Algernon Charles Swinburne, «Hertha»

L’apparenza illusoria e la rivelazione del vero, o ciò che permette di distinguere la realtà dall’illusione, sono ugualmente simboleggiati dallo specchio, il quale rappresenta inoltre la congiunzione degli opposti, come vero e falso, autentico e ingannevole, trasparenza e opacità, luce e oscurità, medesimo e altro, oppure il riflesso che irretisce, o ancora la seducente bellezza femminile: in particolare, gli occhi e la capigliatura.

Lo specchio può significare ciò che talvolta esso stesso sembra essere materialmente: una finestra che guarda lontano nello spazio e nel tempo, nel passato e nel futuro. Può essere un varco per i viaggi astrali. Può persino trasformarsi, come nella celeberrima fiaba di Alice, in un’autentica porta che permette di passare concretamente in un altro mondo. Può essere, dunque, una Porta sull’Altrove. Ma quale Altrove?

Si potrebbero elencare numerose possibilità. L’Altrove può essere ciò che è altro da noi, e l’alterità, anche se lo specchio medesimo avverte che la distinzione fra interiore ed esteriore è forse puramente illusoria, può essere sia esterna, come la natura selvaggia, sia interna, come la sessualità e l’istinto primordiale, o come l’immaginario, l’inconscio, il mondo infero: spazi dotati di un’autonomia irriducibile, pur essendo parte di noi.
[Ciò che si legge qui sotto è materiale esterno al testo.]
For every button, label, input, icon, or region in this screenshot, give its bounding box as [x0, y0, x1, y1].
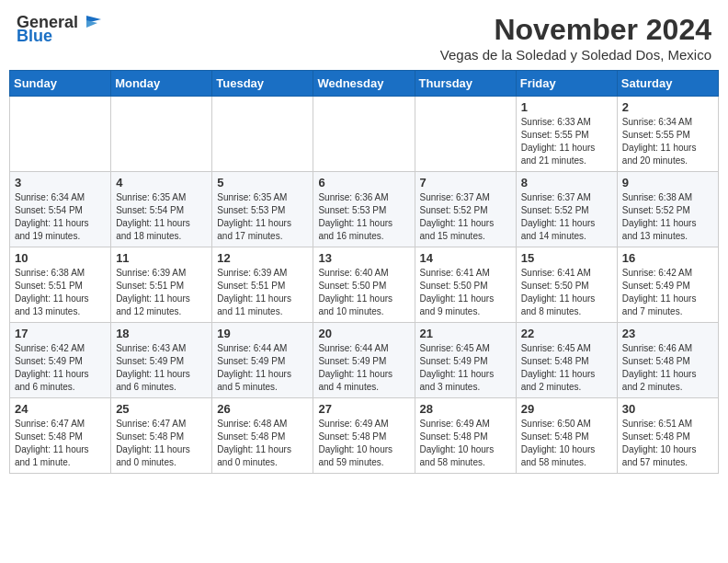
day-number: 15 — [521, 251, 612, 265]
day-number: 10 — [15, 251, 106, 265]
calendar-week-4: 17Sunrise: 6:42 AM Sunset: 5:49 PM Dayli… — [10, 323, 719, 398]
calendar-cell: 27Sunrise: 6:49 AM Sunset: 5:48 PM Dayli… — [313, 398, 415, 474]
calendar-cell: 2Sunrise: 6:34 AM Sunset: 5:55 PM Daylig… — [617, 97, 718, 172]
calendar-week-3: 10Sunrise: 6:38 AM Sunset: 5:51 PM Dayli… — [10, 247, 719, 323]
day-info: Sunrise: 6:51 AM Sunset: 5:48 PM Dayligh… — [622, 418, 713, 469]
calendar-cell: 3Sunrise: 6:34 AM Sunset: 5:54 PM Daylig… — [10, 172, 111, 247]
day-number: 4 — [116, 176, 207, 190]
day-number: 12 — [217, 251, 308, 265]
day-info: Sunrise: 6:42 AM Sunset: 5:49 PM Dayligh… — [622, 267, 713, 318]
calendar-cell: 10Sunrise: 6:38 AM Sunset: 5:51 PM Dayli… — [10, 247, 111, 323]
col-header-sunday: Sunday — [10, 71, 111, 97]
day-info: Sunrise: 6:39 AM Sunset: 5:51 PM Dayligh… — [217, 267, 308, 318]
calendar-cell: 8Sunrise: 6:37 AM Sunset: 5:52 PM Daylig… — [516, 172, 617, 247]
calendar-cell: 21Sunrise: 6:45 AM Sunset: 5:49 PM Dayli… — [415, 323, 516, 398]
calendar-cell: 14Sunrise: 6:41 AM Sunset: 5:50 PM Dayli… — [415, 247, 516, 323]
day-number: 13 — [318, 251, 409, 265]
day-info: Sunrise: 6:46 AM Sunset: 5:48 PM Dayligh… — [622, 342, 713, 394]
calendar-cell: 29Sunrise: 6:50 AM Sunset: 5:48 PM Dayli… — [516, 398, 617, 474]
calendar-cell: 30Sunrise: 6:51 AM Sunset: 5:48 PM Dayli… — [617, 398, 718, 474]
day-number: 11 — [116, 251, 207, 265]
day-number: 17 — [15, 327, 106, 340]
calendar-week-2: 3Sunrise: 6:34 AM Sunset: 5:54 PM Daylig… — [10, 172, 719, 247]
col-header-wednesday: Wednesday — [313, 71, 415, 97]
day-info: Sunrise: 6:50 AM Sunset: 5:48 PM Dayligh… — [521, 418, 612, 469]
day-info: Sunrise: 6:33 AM Sunset: 5:55 PM Dayligh… — [521, 116, 612, 167]
day-number: 26 — [217, 402, 308, 416]
calendar-week-1: 1Sunrise: 6:33 AM Sunset: 5:55 PM Daylig… — [10, 97, 719, 172]
location-subtitle: Vegas de la Soledad y Soledad Dos, Mexic… — [440, 47, 711, 63]
calendar-cell: 16Sunrise: 6:42 AM Sunset: 5:49 PM Dayli… — [617, 247, 718, 323]
day-number: 30 — [622, 402, 713, 416]
day-number: 2 — [622, 100, 713, 114]
logo: General Blue — [17, 13, 101, 46]
calendar-cell: 19Sunrise: 6:44 AM Sunset: 5:49 PM Dayli… — [212, 323, 313, 398]
day-number: 18 — [116, 327, 207, 340]
day-info: Sunrise: 6:38 AM Sunset: 5:52 PM Dayligh… — [622, 191, 713, 243]
day-info: Sunrise: 6:35 AM Sunset: 5:53 PM Dayligh… — [217, 191, 308, 243]
col-header-saturday: Saturday — [617, 71, 718, 97]
col-header-monday: Monday — [111, 71, 212, 97]
day-number: 9 — [622, 176, 713, 190]
day-info: Sunrise: 6:48 AM Sunset: 5:48 PM Dayligh… — [217, 418, 308, 469]
day-info: Sunrise: 6:43 AM Sunset: 5:49 PM Dayligh… — [116, 342, 207, 394]
calendar-cell: 23Sunrise: 6:46 AM Sunset: 5:48 PM Dayli… — [617, 323, 718, 398]
day-info: Sunrise: 6:34 AM Sunset: 5:54 PM Dayligh… — [15, 191, 106, 243]
day-number: 24 — [15, 402, 106, 416]
day-number: 20 — [318, 327, 409, 340]
day-number: 1 — [521, 100, 612, 114]
day-number: 7 — [420, 176, 511, 190]
calendar-cell: 11Sunrise: 6:39 AM Sunset: 5:51 PM Dayli… — [111, 247, 212, 323]
calendar-cell: 17Sunrise: 6:42 AM Sunset: 5:49 PM Dayli… — [10, 323, 111, 398]
calendar-cell: 6Sunrise: 6:36 AM Sunset: 5:53 PM Daylig… — [313, 172, 415, 247]
day-info: Sunrise: 6:47 AM Sunset: 5:48 PM Dayligh… — [116, 418, 207, 469]
col-header-friday: Friday — [516, 71, 617, 97]
calendar-cell: 15Sunrise: 6:41 AM Sunset: 5:50 PM Dayli… — [516, 247, 617, 323]
day-number: 14 — [420, 251, 511, 265]
calendar-cell: 12Sunrise: 6:39 AM Sunset: 5:51 PM Dayli… — [212, 247, 313, 323]
day-info: Sunrise: 6:49 AM Sunset: 5:48 PM Dayligh… — [420, 418, 511, 469]
calendar-header-row: SundayMondayTuesdayWednesdayThursdayFrid… — [10, 71, 719, 97]
day-info: Sunrise: 6:37 AM Sunset: 5:52 PM Dayligh… — [521, 191, 612, 243]
calendar-cell: 20Sunrise: 6:44 AM Sunset: 5:49 PM Dayli… — [313, 323, 415, 398]
day-number: 19 — [217, 327, 308, 340]
calendar-cell: 9Sunrise: 6:38 AM Sunset: 5:52 PM Daylig… — [617, 172, 718, 247]
day-info: Sunrise: 6:41 AM Sunset: 5:50 PM Dayligh… — [521, 267, 612, 318]
day-number: 16 — [622, 251, 713, 265]
calendar-cell: 18Sunrise: 6:43 AM Sunset: 5:49 PM Dayli… — [111, 323, 212, 398]
day-number: 3 — [15, 176, 106, 190]
day-info: Sunrise: 6:39 AM Sunset: 5:51 PM Dayligh… — [116, 267, 207, 318]
day-info: Sunrise: 6:38 AM Sunset: 5:51 PM Dayligh… — [15, 267, 106, 318]
day-info: Sunrise: 6:49 AM Sunset: 5:48 PM Dayligh… — [318, 418, 409, 469]
calendar-cell: 1Sunrise: 6:33 AM Sunset: 5:55 PM Daylig… — [516, 97, 617, 172]
day-number: 23 — [622, 327, 713, 340]
page-header: General Blue November 2024 Vegas de la S… — [9, 9, 719, 66]
calendar-cell: 24Sunrise: 6:47 AM Sunset: 5:48 PM Dayli… — [10, 398, 111, 474]
calendar-cell: 13Sunrise: 6:40 AM Sunset: 5:50 PM Dayli… — [313, 247, 415, 323]
calendar-cell: 5Sunrise: 6:35 AM Sunset: 5:53 PM Daylig… — [212, 172, 313, 247]
day-number: 6 — [318, 176, 409, 190]
calendar-cell: 28Sunrise: 6:49 AM Sunset: 5:48 PM Dayli… — [415, 398, 516, 474]
day-number: 25 — [116, 402, 207, 416]
day-number: 8 — [521, 176, 612, 190]
day-info: Sunrise: 6:45 AM Sunset: 5:48 PM Dayligh… — [521, 342, 612, 394]
calendar-cell: 22Sunrise: 6:45 AM Sunset: 5:48 PM Dayli… — [516, 323, 617, 398]
day-info: Sunrise: 6:40 AM Sunset: 5:50 PM Dayligh… — [318, 267, 409, 318]
col-header-thursday: Thursday — [415, 71, 516, 97]
col-header-tuesday: Tuesday — [212, 71, 313, 97]
day-info: Sunrise: 6:34 AM Sunset: 5:55 PM Dayligh… — [622, 116, 713, 167]
calendar-table: SundayMondayTuesdayWednesdayThursdayFrid… — [9, 70, 719, 474]
calendar-week-5: 24Sunrise: 6:47 AM Sunset: 5:48 PM Dayli… — [10, 398, 719, 474]
calendar-cell: 25Sunrise: 6:47 AM Sunset: 5:48 PM Dayli… — [111, 398, 212, 474]
day-info: Sunrise: 6:47 AM Sunset: 5:48 PM Dayligh… — [15, 418, 106, 469]
day-info: Sunrise: 6:44 AM Sunset: 5:49 PM Dayligh… — [217, 342, 308, 394]
day-number: 28 — [420, 402, 511, 416]
day-info: Sunrise: 6:36 AM Sunset: 5:53 PM Dayligh… — [318, 191, 409, 243]
calendar-cell — [10, 97, 111, 172]
calendar-cell: 4Sunrise: 6:35 AM Sunset: 5:54 PM Daylig… — [111, 172, 212, 247]
calendar-cell: 26Sunrise: 6:48 AM Sunset: 5:48 PM Dayli… — [212, 398, 313, 474]
day-info: Sunrise: 6:35 AM Sunset: 5:54 PM Dayligh… — [116, 191, 207, 243]
day-info: Sunrise: 6:37 AM Sunset: 5:52 PM Dayligh… — [420, 191, 511, 243]
logo-icon — [81, 16, 101, 30]
day-number: 27 — [318, 402, 409, 416]
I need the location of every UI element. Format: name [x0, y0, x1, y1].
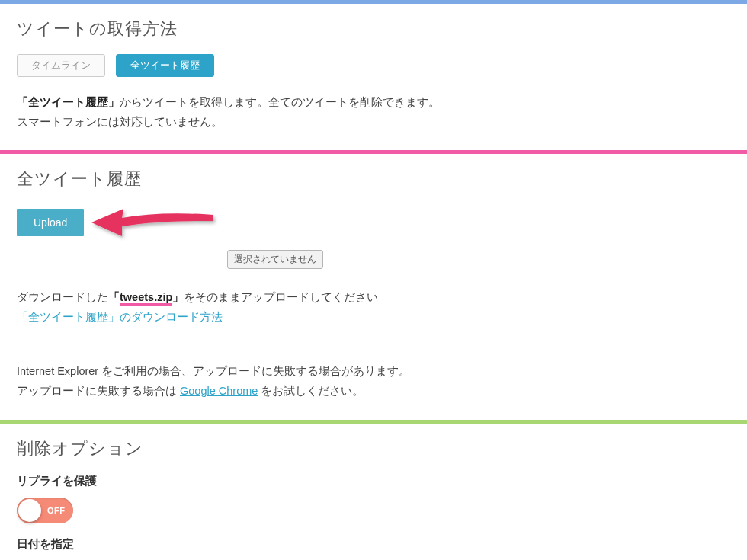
pointer-arrow-icon: [84, 201, 221, 241]
section-delete-options: 削除オプション リプライを保護 OFF 日付を指定: [0, 424, 747, 560]
date-range-label: 日付を指定: [17, 537, 730, 552]
toggle-off-label: OFF: [47, 506, 66, 515]
google-chrome-link[interactable]: Google Chrome: [180, 385, 258, 397]
section-heading-archive: 全ツイート履歴: [17, 168, 730, 190]
method-description-line1: 「全ツイート履歴」からツイートを取得します。全てのツイートを削除できます。: [17, 92, 730, 112]
protect-replies-label: リプライを保護: [17, 474, 730, 488]
tab-row: タイムライン 全ツイート履歴: [17, 54, 730, 77]
thin-divider: [0, 344, 747, 344]
toggle-knob: [18, 499, 41, 522]
section-get-method: ツイートの取得方法 タイムライン 全ツイート履歴 「全ツイート履歴」からツイート…: [0, 4, 747, 150]
zip-filename: tweets.zip: [120, 291, 172, 306]
tab-timeline[interactable]: タイムライン: [17, 54, 105, 77]
download-method-link[interactable]: 「全ツイート履歴」のダウンロード方法: [17, 311, 223, 323]
method-description-bold: 「全ツイート履歴」: [17, 96, 120, 108]
upload-instruction: ダウンロードした「tweets.zip」をそのままアップロードしてください: [17, 287, 730, 307]
file-selection-status: 選択されていません: [227, 250, 323, 269]
protect-replies-toggle[interactable]: OFF: [17, 498, 73, 523]
method-description-line2: スマートフォンには対応していません。: [17, 112, 730, 132]
section-archive-upload: 全ツイート履歴 Upload 選択されていません ダウンロードした「tweets…: [0, 154, 747, 419]
section-heading: ツイートの取得方法: [17, 18, 730, 40]
section-heading-options: 削除オプション: [17, 437, 730, 460]
ie-warning-text: Internet Explorer をご利用の場合、アップロードに失敗する場合が…: [17, 361, 730, 381]
upload-button[interactable]: Upload: [17, 209, 84, 236]
upload-row: Upload: [17, 204, 730, 241]
tab-archive[interactable]: 全ツイート履歴: [116, 54, 214, 77]
chrome-suggestion: アップロードに失敗する場合は Google Chrome をお試しください。: [17, 381, 730, 401]
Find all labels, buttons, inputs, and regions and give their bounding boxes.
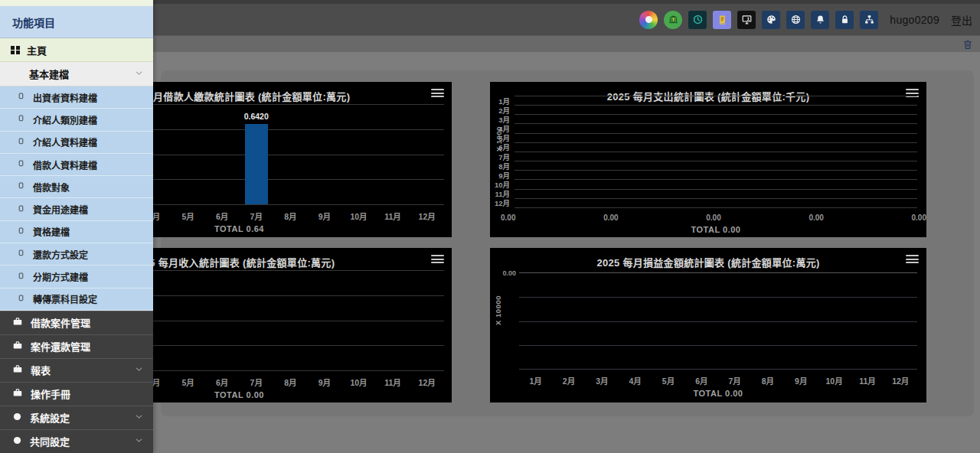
- sidebar-subitem[interactable]: 還款方式設定: [0, 243, 153, 266]
- sphere-icon: [12, 412, 22, 424]
- doc-square-icon: [17, 92, 25, 103]
- month-label: 10月: [341, 210, 376, 222]
- sidebar-subitem-label: 介紹人類別建檔: [33, 113, 97, 126]
- zero-tick-label: 0.00: [502, 269, 516, 277]
- doc-square-icon: [17, 249, 25, 259]
- sidebar-subitem-label: 資金用途建檔: [33, 203, 88, 216]
- sidebar-item-報表[interactable]: 報表: [0, 358, 153, 382]
- x-tick-label: 0.00: [603, 213, 618, 222]
- briefcase-icon: [12, 387, 23, 400]
- sidebar-group-basic[interactable]: 基本建檔: [0, 62, 153, 86]
- chart-menu-icon[interactable]: [431, 255, 444, 265]
- sidebar-item-系統設定[interactable]: 系統設定: [0, 406, 153, 429]
- bank-icon[interactable]: $: [664, 11, 682, 29]
- month-label: 2月: [552, 375, 585, 386]
- palette-icon[interactable]: [762, 11, 780, 29]
- month-label: 10月: [818, 375, 851, 386]
- sidebar-subitem-label: 資格建檔: [33, 225, 70, 238]
- sidebar-top-strip: [0, 0, 153, 6]
- sidebar-subitem-label: 介紹人資料建檔: [33, 135, 97, 148]
- month-label: 10月: [341, 376, 376, 388]
- month-label: 12月: [410, 210, 444, 222]
- lock-icon[interactable]: [835, 11, 854, 29]
- globe-icon[interactable]: [786, 11, 805, 29]
- chart-panel-profit: 2025 每月損益金額統計圖表 (統計金額單位:萬元) 0.00X 100001…: [490, 248, 926, 402]
- trash-icon[interactable]: [962, 38, 974, 51]
- sidebar-item-label: 共同設定: [30, 434, 70, 448]
- briefcase-icon: [12, 316, 23, 329]
- sidebar-subitem[interactable]: 轉傳票科目設定: [0, 288, 153, 311]
- sidebar-subitem[interactable]: 分期方式建檔: [0, 266, 153, 288]
- month-label: 12月: [410, 376, 444, 388]
- doc-square-icon: [17, 181, 25, 192]
- x-tick-label: 0.00: [706, 213, 720, 222]
- chart-menu-icon[interactable]: [906, 255, 919, 265]
- x-tick-label: 0.00: [808, 213, 823, 222]
- doc-square-icon: [17, 204, 25, 215]
- dashboard-root: $ hugo0209 登出 2025 每月借款人繳款統計圖表 (統計金額單位:萬…: [0, 0, 980, 453]
- sidebar-item-label: 案件還款管理: [31, 339, 90, 354]
- month-label: 5月: [652, 375, 684, 386]
- month-label: 8月: [273, 376, 308, 388]
- sphere-icon: [12, 435, 22, 448]
- sidebar-item-共同設定[interactable]: 共同設定: [0, 429, 153, 453]
- sidebar-subitem[interactable]: 出資者資料建檔: [0, 86, 153, 109]
- gridline: [519, 297, 917, 298]
- sidebar-item-操作手冊[interactable]: 操作手冊: [0, 382, 153, 406]
- gridline: [519, 345, 917, 346]
- chevron-down-icon: [134, 412, 144, 424]
- month-axis: 1月2月3月4月5月6月7月8月9月10月11月12月: [519, 375, 917, 386]
- sidebar-subitem[interactable]: 介紹人資料建檔: [0, 132, 153, 154]
- gridline: [519, 321, 917, 322]
- sitemap-icon[interactable]: [860, 11, 878, 29]
- chart-panel-expenses: 2025 每月支出統計圖表 (統計金額單位:千元) 1月2月3月4月5月6月7月…: [490, 82, 926, 237]
- month-label: 12月: [884, 375, 917, 386]
- month-label: 3月: [586, 375, 619, 386]
- sidebar-item-label: 系統設定: [30, 410, 70, 425]
- chevron-down-icon: [134, 68, 144, 80]
- bar-value-label: 0.6420: [244, 112, 269, 121]
- month-label: 7月: [718, 375, 751, 386]
- screen-icon[interactable]: [737, 11, 756, 29]
- chart-bar: [245, 124, 268, 204]
- sidebar-item-label: 報表: [31, 363, 51, 377]
- sidebar: 功能項目 主頁 基本建檔 出資者資料建檔 介紹人類別建檔 介紹人資料建檔 借款人…: [0, 0, 153, 453]
- month-label: 7月: [239, 210, 273, 222]
- chevron-down-icon: [134, 435, 144, 448]
- svg-text:$: $: [672, 17, 675, 21]
- logout-button[interactable]: 登出: [951, 12, 972, 28]
- y-axis-label: X 1000: [495, 126, 503, 152]
- sidebar-subitem[interactable]: 資金用途建檔: [0, 198, 153, 220]
- home-grid-icon: [11, 46, 19, 54]
- chart-menu-icon[interactable]: [431, 89, 444, 99]
- sidebar-subitem-label: 還款方式設定: [33, 248, 88, 261]
- sidebar-subitem-label: 借款對象: [33, 181, 70, 194]
- sidebar-subitem[interactable]: 介紹人類別建檔: [0, 109, 153, 131]
- clock-icon[interactable]: [688, 11, 707, 29]
- sidebar-home-label: 主頁: [27, 43, 47, 57]
- sidebar-item-案件還款管理[interactable]: 案件還款管理: [0, 334, 153, 358]
- colorwheel-icon[interactable]: [639, 11, 658, 29]
- sidebar-subitem[interactable]: 借款人資料建檔: [0, 154, 153, 176]
- month-label: 4月: [619, 375, 652, 386]
- month-label: 11月: [376, 376, 410, 388]
- sidebar-subitem-label: 借款人資料建檔: [33, 158, 97, 171]
- x-tick-row: 0.000.000.000.000.00: [501, 213, 926, 222]
- month-label: 11月: [851, 375, 884, 386]
- bell-icon[interactable]: [811, 11, 829, 29]
- briefcase-icon: [12, 363, 23, 376]
- month-label: 7月: [239, 376, 273, 388]
- sidebar-subitem[interactable]: 借款對象: [0, 176, 153, 198]
- month-label: 6月: [205, 376, 240, 388]
- sidebar-subitem[interactable]: 資格建檔: [0, 221, 153, 243]
- x-tick-label: 0.00: [912, 213, 926, 222]
- scroll-icon[interactable]: [713, 11, 731, 29]
- x-tick-label: 0.00: [501, 213, 515, 222]
- topbar-right: $ hugo0209 登出: [639, 11, 972, 29]
- sidebar-item-home[interactable]: 主頁: [0, 38, 153, 62]
- month-label: 6月: [685, 375, 718, 386]
- y-axis-label: X 10000: [494, 295, 502, 325]
- month-label: 12月: [495, 197, 510, 208]
- total-label: TOTAL 0.00: [519, 389, 917, 398]
- sidebar-item-借款案件管理[interactable]: 借款案件管理: [0, 311, 153, 334]
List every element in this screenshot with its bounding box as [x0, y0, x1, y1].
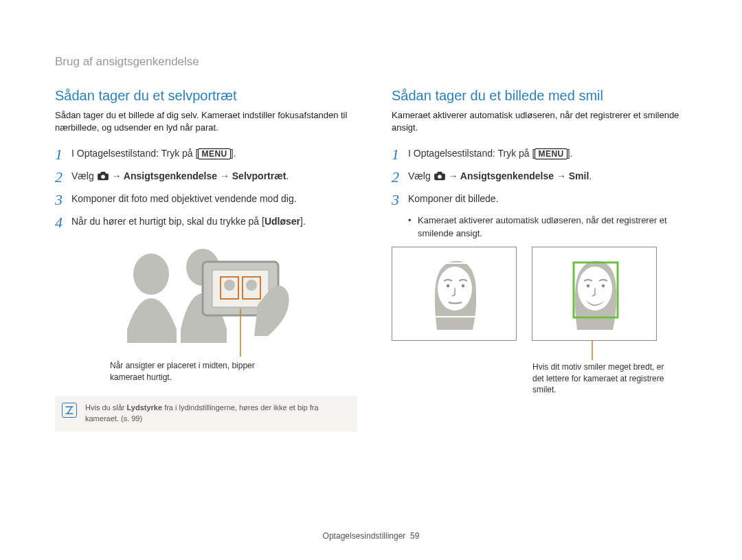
- step-text: .: [286, 170, 289, 181]
- svg-point-20: [587, 284, 590, 287]
- svg-rect-1: [100, 172, 105, 175]
- note-icon: [62, 403, 77, 418]
- step-text-bold: → Ansigtsgenkendelse → Selvportræt: [109, 170, 286, 181]
- face-panel-1: [392, 247, 517, 341]
- step-text: I Optagelsestilstand: Tryk på [: [71, 148, 198, 159]
- svg-point-14: [438, 175, 442, 179]
- step-text: .: [589, 170, 592, 181]
- smile-panels: [392, 247, 694, 341]
- menu-button-label: MENU: [198, 148, 230, 159]
- right-bullet: Kameraet aktiverer automatisk udløseren,…: [418, 214, 694, 239]
- right-intro: Kameraet aktiverer automatisk udløseren,…: [392, 109, 694, 134]
- breadcrumb: Brug af ansigtsgenkendelse: [55, 55, 694, 69]
- step-text: Komponer dit billede.: [408, 192, 694, 206]
- svg-point-8: [224, 280, 235, 291]
- menu-button-label: MENU: [535, 148, 567, 159]
- right-heading: Sådan tager du et billede med smil: [392, 88, 694, 104]
- face-neutral-illustration: [396, 251, 513, 337]
- face-panel-2: [532, 247, 657, 341]
- left-step-4: Når du hører et hurtigt bip, skal du try…: [55, 214, 357, 230]
- right-step-1: I Optagelsestilstand: Tryk på [MENU].: [392, 146, 694, 162]
- shutter-label: Udløser: [265, 216, 300, 227]
- left-steps: I Optagelsestilstand: Tryk på [MENU]. Væ…: [55, 146, 357, 230]
- left-caption: Når ansigter er placeret i midten, bippe…: [110, 360, 268, 383]
- right-steps: I Optagelsestilstand: Tryk på [MENU]. Væ…: [392, 146, 694, 208]
- left-step-3: Komponer dit foto med objektivet vendend…: [55, 192, 357, 208]
- right-step-3: Komponer dit billede.: [392, 192, 694, 208]
- step-text: Vælg: [408, 170, 434, 181]
- svg-point-3: [133, 254, 169, 295]
- step-text: Når du hører et hurtigt bip, skal du try…: [71, 216, 265, 227]
- left-illustration: Når ansigter er placeret i midten, bippe…: [55, 240, 357, 383]
- svg-point-16: [447, 284, 450, 287]
- left-step-1: I Optagelsestilstand: Tryk på [MENU].: [55, 146, 357, 162]
- note-bold: Lydstyrke: [127, 403, 163, 412]
- svg-point-10: [246, 280, 257, 291]
- camera-icon: [434, 171, 446, 181]
- step-text: I Optagelsestilstand: Tryk på [: [408, 148, 535, 159]
- left-step-2: Vælg → Ansigtsgenkendelse → Selvportræt.: [55, 169, 357, 185]
- left-column: Sådan tager du et selvportræt Sådan tage…: [55, 88, 357, 432]
- page-footer: Optagelsesindstillinger 59: [0, 531, 742, 541]
- step-text: ].: [567, 148, 573, 159]
- right-step-2: Vælg → Ansigtsgenkendelse → Smil.: [392, 169, 694, 185]
- left-intro: Sådan tager du et billede af dig selv. K…: [55, 109, 357, 134]
- callout-connector: [392, 341, 668, 361]
- svg-point-21: [602, 284, 605, 287]
- left-heading: Sådan tager du et selvportræt: [55, 88, 357, 104]
- footer-page-number: 59: [410, 531, 419, 541]
- right-caption: Hvis dit motiv smiler meget bredt, er de…: [532, 361, 670, 396]
- note-text: Hvis du slår: [85, 403, 127, 412]
- svg-rect-13: [437, 172, 442, 175]
- face-smile-illustration: [536, 251, 653, 337]
- note-box: Hvis du slår Lydstyrke fra i lydindstill…: [55, 396, 357, 432]
- right-column: Sådan tager du et billede med smil Kamer…: [392, 88, 694, 432]
- step-text: ].: [231, 148, 236, 159]
- step-text-bold: → Ansigtsgenkendelse → Smil: [446, 170, 589, 181]
- content-columns: Sådan tager du et selvportræt Sådan tage…: [55, 88, 694, 432]
- svg-point-17: [462, 284, 465, 287]
- step-text: Komponer dit foto med objektivet vendend…: [71, 192, 357, 206]
- step-text: Vælg: [71, 170, 97, 181]
- selfie-illustration: [100, 240, 313, 360]
- camera-icon: [97, 171, 109, 181]
- svg-point-2: [101, 175, 105, 179]
- footer-section: Optagelsesindstillinger: [323, 531, 406, 541]
- step-text: ].: [300, 216, 306, 227]
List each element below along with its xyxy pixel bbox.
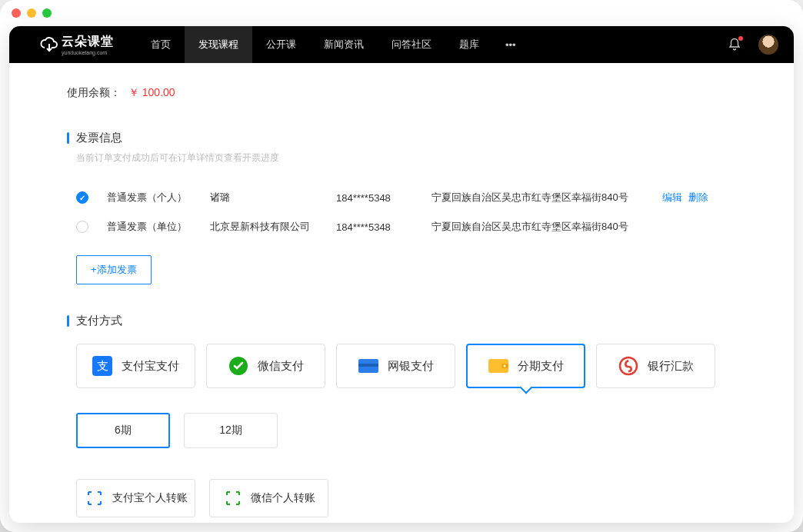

L’Altrove può essere inteso anche come estraneità assoluta rispetto a ciò che nel mondo attuale si suole considerare reale, vale a dire ciò che resta al di fuori del mondo materiale e razionale: il Numinoso in tutte le sue accezioni e manifestazioni. Inoltre, l’Altrove può essere interpretato come l’alterità assoluta rispetto alla vita, vale a dire quella condizione inconoscibile e ineffabile che è la morte, senza dimenticare che persino a questo proposito lo specchio suggerisce labilità di confini e reciprocità. Si potrebbe aggiungere che l’Altrove, inteso in tutti questi significati, e lo specchio, che lo simboleggia, rappresentino tutto ciò che attrae e al tempo stesso atterrisce l’uomo moderno, il quale vi reagisce con l’impulso a sottomettere e a dominare, a disprezzare e sminuire, oppure ad annientare.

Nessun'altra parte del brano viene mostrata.